### WORK TASK
Using the listing below, extract each line that has the word "pentru" in it.
----
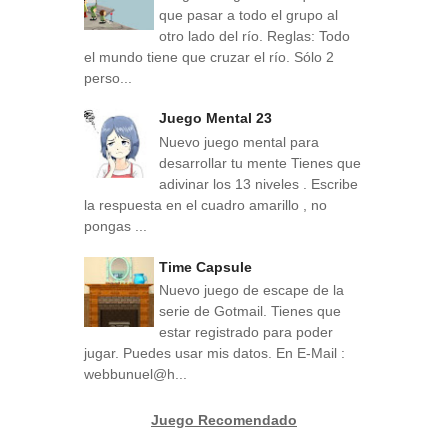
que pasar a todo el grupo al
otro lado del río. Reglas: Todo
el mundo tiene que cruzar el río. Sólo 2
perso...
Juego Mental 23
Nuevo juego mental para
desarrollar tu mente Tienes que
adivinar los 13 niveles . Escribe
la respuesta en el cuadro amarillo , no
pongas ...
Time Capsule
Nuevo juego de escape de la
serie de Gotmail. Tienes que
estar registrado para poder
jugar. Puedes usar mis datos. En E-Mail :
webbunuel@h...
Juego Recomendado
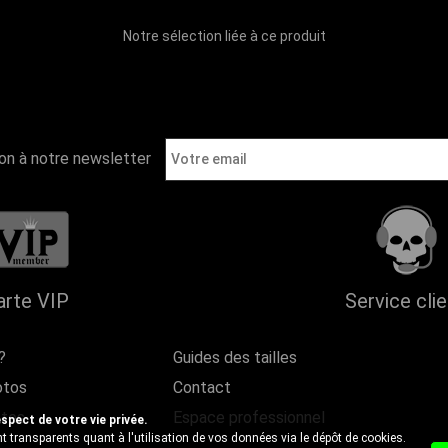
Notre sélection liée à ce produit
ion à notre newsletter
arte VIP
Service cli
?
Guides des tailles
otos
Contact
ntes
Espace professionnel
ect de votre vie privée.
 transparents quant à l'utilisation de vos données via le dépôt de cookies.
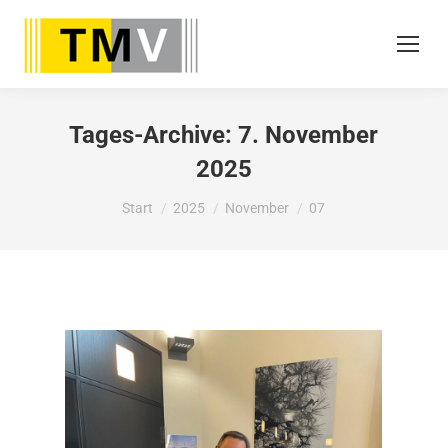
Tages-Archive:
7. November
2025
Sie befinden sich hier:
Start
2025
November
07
----
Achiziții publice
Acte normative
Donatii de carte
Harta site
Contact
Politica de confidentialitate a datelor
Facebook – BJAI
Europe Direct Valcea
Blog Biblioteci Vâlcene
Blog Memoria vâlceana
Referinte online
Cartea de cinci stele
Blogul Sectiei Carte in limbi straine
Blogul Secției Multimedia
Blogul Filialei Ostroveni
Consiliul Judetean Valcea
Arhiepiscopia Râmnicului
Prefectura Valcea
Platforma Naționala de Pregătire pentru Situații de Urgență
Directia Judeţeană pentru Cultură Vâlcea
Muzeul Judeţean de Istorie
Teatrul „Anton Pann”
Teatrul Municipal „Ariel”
----
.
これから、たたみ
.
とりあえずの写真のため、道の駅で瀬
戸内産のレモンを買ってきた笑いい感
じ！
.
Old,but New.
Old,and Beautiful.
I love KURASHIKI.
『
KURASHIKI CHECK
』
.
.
----
### OUTPUT OF THE EXERCISE
Platforma Naționala de Pregătire pentru Situații de Urgență
Directia Judeţeană pentru Cultură Vâlcea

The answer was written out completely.